Warren Buffett is the smartest investor in history, and he still lives in the house he bought 46 years ago. It's a nice four-bedroom house maybe worth around $350,000. The one thing you can learn from him is to live within your means. I think in one of his annual letters to investors he said, "We simply attempt to be fearful when others are greedy and to be greedy only when others are fearful." Can people learn something from that?

 
At 11:07 PM, Anonymous Anonymous said...

Exactly, live within your means.

So many kids jump into the world of credit and finance without knowing what the potential consequences are. I think it should be required for every kid to take a credit management course before they graduate high school. Would save them a hell of a lot of crap in the long run. Although it would probably make the credit card companies not very happy.

--Alissa

 
At 4:43 AM, Anonymous Anonymous said...

"And how long do foreclosures stay on your credit report anyway, for 7 or for 10 years? "

I think it depends upon the state. I've heard that in California, the entire restitution for the lender is the property itself (applies to 1st mortgages only.) Therefore, someone would simply walk away from the house and I'm not sure that would even affect your credit.

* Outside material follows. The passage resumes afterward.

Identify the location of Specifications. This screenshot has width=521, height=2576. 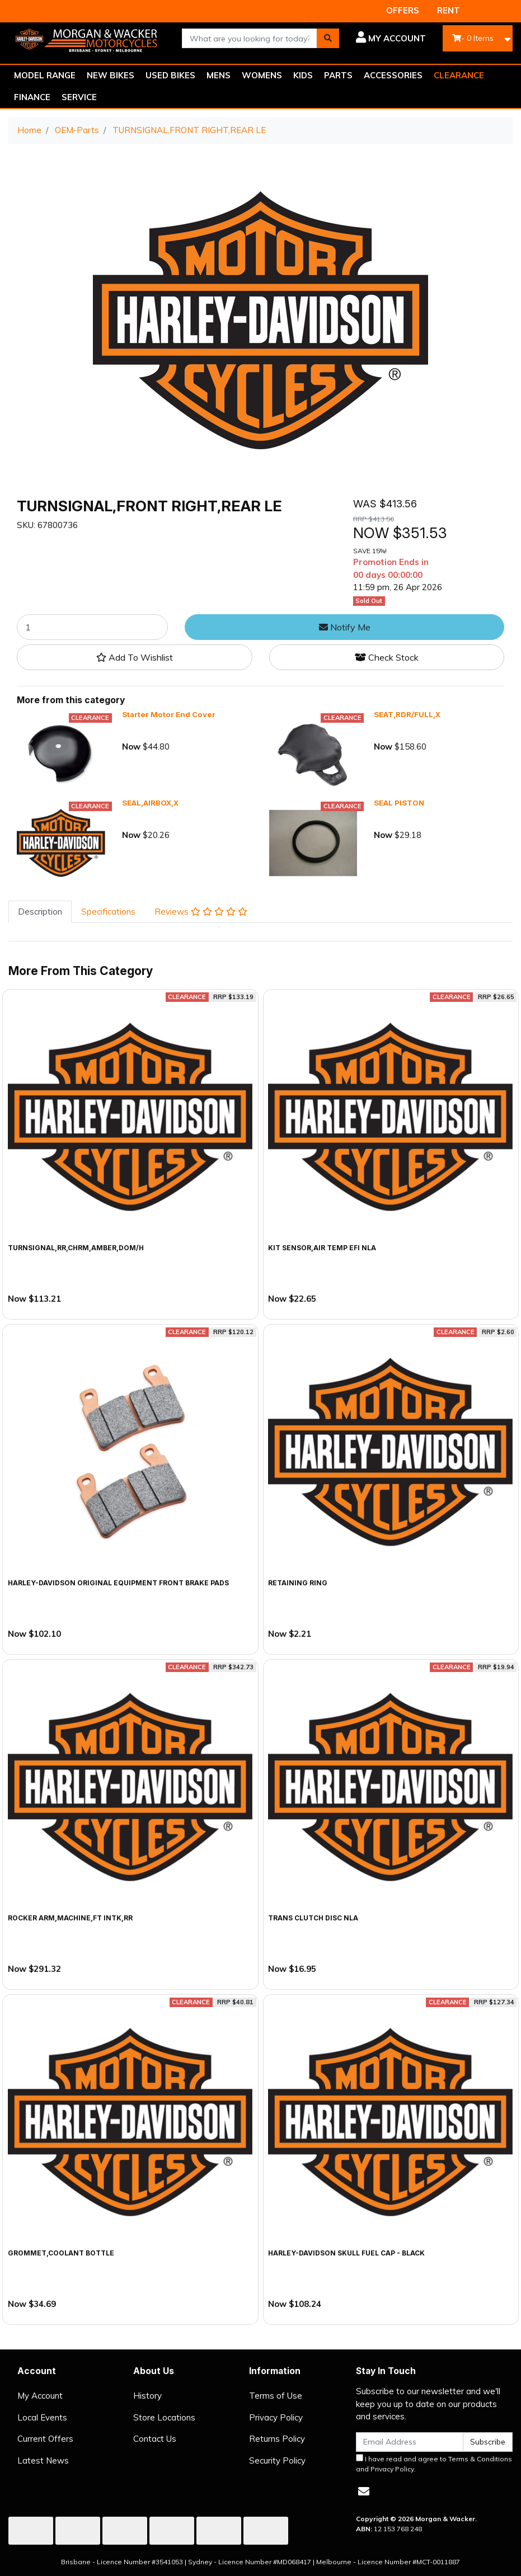 (108, 911).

With all of the 80/20's out there I don't know how many people would be able to truly get away with this.

I realize this sounds strange and I haven't found a good government source that deals specifically with this issue in detail, although it is a hugely important one.

ken

 
At 6:03 AM, Anonymous Anonymous said...

Foreigners getting into US real estate:

http://www.msnbc.msn.com/id/7564205/

Maybe they need a 2nd home too.

When is this market going to get back to fundamentals ????

 
At 6:22 AM, Anonymous Anonymous said...

Foreigners getting into US real estate ... Maybe they need a 2nd home too.

May be they are recycling their petrodollars and they don't mind taking a loss on their condo, as long as they have a cheap place to vacation.

 
At 8:08 AM, Anonymous Anonymous said...

---foreigners buying 2nd homes in US...maybe they need a nice place to vacation by recycling petrodollars---

Maybe that would explain NYC, SF and parts of Florida. But how does that explain Chico, Merced, Fresno, etc?

 
At 10:29 PM, Anonymous Anonymous said...

We've only lived abroad for a short time, so my comments must be limited for now to what my husband has experienced in his own company (American owned, currently expanding European operations). Apparently, employees from Germany negotiate hard for company cars, as they are a huge status symbol there. And the cars are so important because real estate ownership is very difficult as the homes are passed down through the generations, and are otherwise very expensive. Most people rent huge flats--but I'm not sure how the rent prices compare. Otherwise, a woman in my French class, who's from Germany, and two others who are familiar with its economy, say that they know that people from Germany have invested in Florida property in large numbers, but that their OWN economy will probably force them to have to sell, as it is not doing well.